In Unicode, for some languages (but not all) where the same character has a different shape depending on it's position in the word - e.g. in Hebrew and Arabic, the shape of a glyph changes at the end of the word - then it has a different code point. Likewise in your Lexical Unicode, if a word has a different form depending on its position in the sentence, it may warrant its own code point.
Perhaps the easiest way to come up with code points for the English Language would be to base your system on, say, a particular edition of the Oxford English Dictionary and assign a unique code to each word sequentially. You will have to use a different code for each different meaning of the same word, and you will have to use a different code for different forms - e.g. if the same word can be used as a noun and as a verb, then you will need two codes
Then you will have to do the same for each other language you want to include - using the most authoritative dictionary for that language.
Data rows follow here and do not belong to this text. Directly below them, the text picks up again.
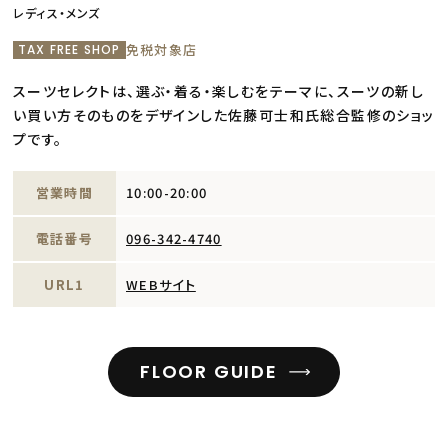
レディス・メンズ
免税対象店
TAX FREE SHOP
スーツセレクトは、選ぶ・着る・楽しむをテーマに、スーツの新し
い買い方そのものをデザインした佐藤可士和氏総合監修のショッ
プです。
営業時間
10:00-20:00
電話番号
096-342-4740
URL1
WEBサイト
FLOOR GUIDE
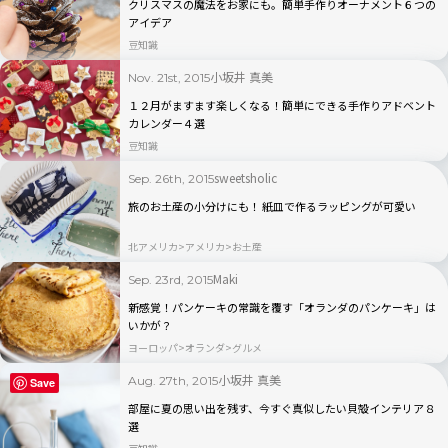
クリスマスの魔法をお家にも。簡単手作りオーナメント６つの
アイデア
豆知識
小坂井 真美
Nov. 21st, 2015
１２月がますます楽しくなる！簡単にできる手作りアドベント
カレンダー４選
豆知識
sweetsholic
Sep. 26th, 2015
旅のお土産の小分けにも！ 紙皿で作るラッピングが可愛い
北アメリカ
アメリカ
お土産
Maki
Sep. 23rd, 2015
新感覚！パンケーキの常識を覆す「オランダのパンケーキ」は
いかが？
ヨーロッパ
オランダ
グルメ
小坂井 真美
Aug. 27th, 2015
Save
部屋に夏の思い出を残す、今すぐ真似したい貝殻インテリア８
選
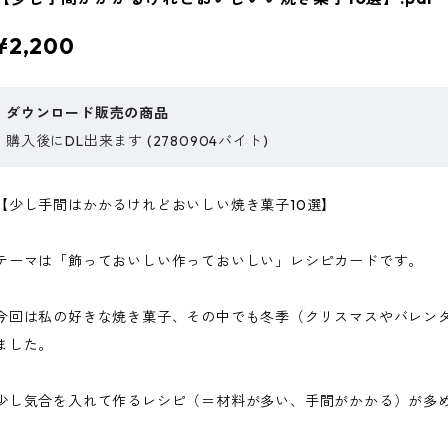
¥2,200
ダウンロード販売の商品
購入後にDL出来ます (2780904バイト)
【少し手間はかかるけれどおいしい焼き菓子10選】
テーマは「飾っておいしい作っておいしい」レシピカードです。
今回は私の好きな焼き菓子、その中でも冬季（クリスマスやバレン
ました。
少し気合を入れて作るレシピ（＝材料が多い、手間がかかる）が多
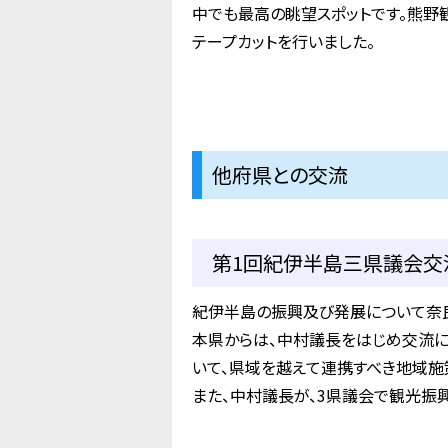
中でも最高の眺望スポットです。熊野
テープカットを行いました。
他府県との交流
第1回紀伊半島三県議会交流
紀伊半島の振興及び発展について奈良
本県からは、中村議長をはじめ交流に
いて、県域を越えて連携すべき地域施
また、中村議長が、3県議会で観光振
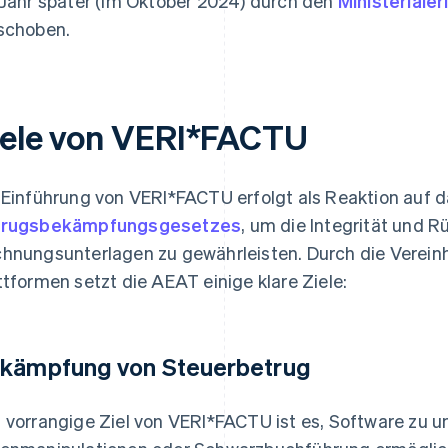
 Jahr später (im Oktober 2024) durch den
Ministeriale
schoben.
iele von VERI*FACTU
 Einführung von VERI*FACTU erfolgt als Reaktion auf 
trugsbekämpfungsgesetzes
, um die Integrität und R
hnungsunterlagen zu gewährleisten. Durch die Vereinhe
ttformen setzt die AEAT einige klare Ziele:
kämpfung von Steuerbetrug
 vorrangige Ziel von VERI*FACTU ist es, Software zu u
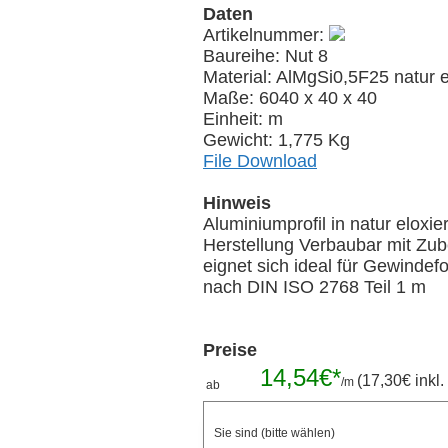
Daten
Artikelnummer:
Baureihe: Nut 8
Material: AlMgSi0,5F25 natur e
Maße: 6040 x 40 x 40
Einheit: m
Gewicht: 1,775 Kg
File Download
Hinweis
Aluminiumprofil in natur eloxi
Herstellung Verbaubar mit Zube
eignet sich ideal für Gewindef
nach DIN ISO 2768 Teil 1 m
Preise
14,54€*
(17,30€ inkl.
/m
ab
günsti
bei Zuschnitten (inkl. Sägeschnitt)
Stückpreis anfragen
Sie sind (bitte wählen)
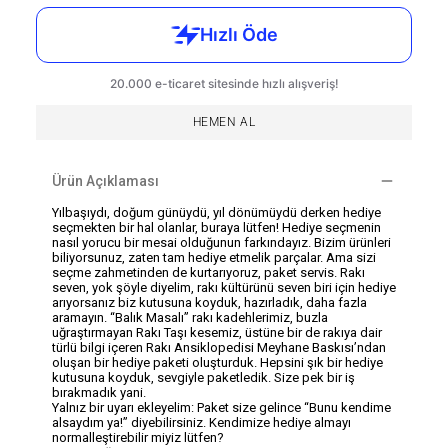
HEMEN AL
Ürün Açıklaması
Yılbaşıydı, doğum günüydü, yıl dönümüydü derken hediye
seçmekten bir hal olanlar, buraya lütfen! Hediye seçmenin
nasıl yorucu bir mesai olduğunun farkındayız. Bizim ürünleri
biliyorsunuz, zaten tam hediye etmelik parçalar. Ama sizi
seçme zahmetinden de kurtarıyoruz, paket servis. Rakı
seven, yok şöyle diyelim, rakı kültürünü seven biri için hediye
arıyorsanız biz kutusuna koyduk, hazırladık, daha fazla
aramayın. “Balık Masalı” rakı kadehlerimiz, buzla
uğraştırmayan Rakı Taşı kesemiz, üstüne bir de rakıya dair
türlü bilgi içeren Rakı Ansiklopedisi Meyhane Baskısı’ndan
oluşan bir hediye paketi oluşturduk. Hepsini şık bir hediye
kutusuna koyduk, sevgiyle paketledik. Size pek bir iş
bırakmadık yani.
Yalnız bir uyarı ekleyelim: Paket size gelince “Bunu kendime
alsaydım ya!” diyebilirsiniz. Kendimize hediye almayı
normalleştirebilir miyiz lütfen?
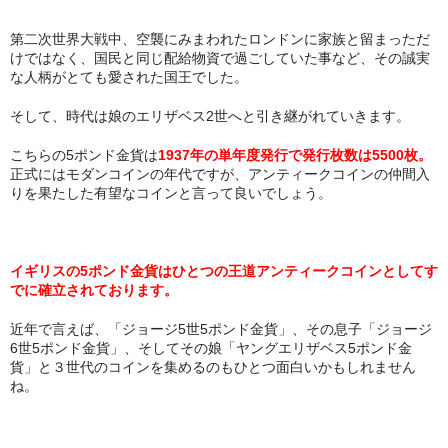
第二次世界大戦中、空襲にみまわれたロンドンに家族と留まっただ
けではなく、国民と同じ配給物資で過ごしていた事など、その誠実
な人柄がとても愛された国王でした。
そして、時代は娘のエリザベス2世へと引き継がれていきます。
こちらの5ポンド金貨は
1937年の単年度発行で発行枚数は5500枚。
正式にはモダンコインの年代ですが、アンティークコインの仲間入
りを果たした有望なコインと言って良いでしょう。
イギリスの5ポンド金貨はひとつの王道アンティークコインとしてす
でに確立されております。
近年で言えば、「ジョージ5世5ポンド金貨」、その息子「ジョージ
6世5ポンド金貨」、そしてその娘「ヤングエリザベス5ポンド金
貨」と３世代のコインを集めるのもひとつ面白いかもしれません
ね。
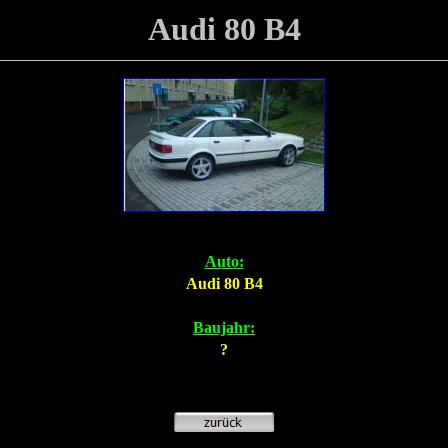
Audi 80 B4
Auto:
Audi 80 B4
Baujahr:
?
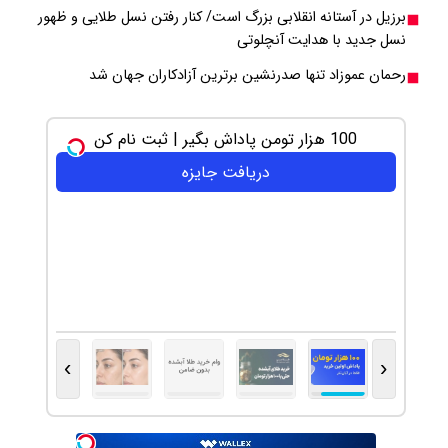
برزیل در آستانه انقلابی بزرگ است/ کنار رفتن نسل طلایی و ظهور
نسل جدید با هدایت آنچلوتی
رحمان عموزاد تنها صدرنشین برترین آزادکاران جهان شد
100 هزار تومن پاداش بگیر | ثبت نام کن
دریافت جایزه
›
‹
Chances are that this excercise is all more effort than it is worth. If you decide to include all the world's living languages, plus some historic dead ones and some fictional ones - as Unicode does - you will end up with a code space that is so large that your code would have to be extremely wide to accommodate it. You will not gain anything in terms of compression - it is likely that a sentence represented as a String in the original language would take up less space than the same sentence represented as code.
P.S. for those who are saying this is an impossible task because word meanings change, I do not see that as a problem. To use the Unicode analogy, the usage of letters has changed (admittedly not as rapidly as the meaning of words), but it is not of any concern to Unicode that 'th' used to be pronounced like 'y' in the Middle ages. Unicode has a code point for 't', 'h' and 'y' and they each serve their purpose.
P.P.S. Actually, it is of some concern to Unicode that 'oe' is also 'œ' or that 'ss' can be written 'ß' in German
This is an interesting little exercise, but I would urge you to consider it nothing more than an introduction to the concept of the difference in natural language between types and tokens.
A type is a single instance of a word which represents all instances. A token is a single count for each instance of the word. Let me explain this with the following example:
"John went to the bread store. He bought the bread."
Here are some frequency counts for this example, with the counts meaning the number of tokens:
John: 1
went: 1
to: 1
the: 2
store: 1
he: 1
bought: 1
bread: 2
Note that "the" is counted twice--there are two tokens of "the". However, note that while there are ten words, there are only eight of these word-to-frequency pairs. Words being broken down to types and paired with their token count.
Types and tokens are useful in statistical NLP. "Lexical encoding" on the other hand, I would watch out for. This is a segue into much more old-fashioned approaches to NLP, with preprogramming and rationalism abound. I don't even know about any statistical MT that actually assigns a specific "address" to a word. There are too many relationships between words, for one thing, to build any kind of well thought out numerical ontology, and if we're just throwing numbers at words to categorize them, we should be thinking about things like memory management and allocation for speed.
I would suggest checking out NLTK, the Natural Language Toolkit, written in Python, for a more extensive introduction to NLP and its practical uses.
Actually you only need about 600 words for a half decent vocabulary.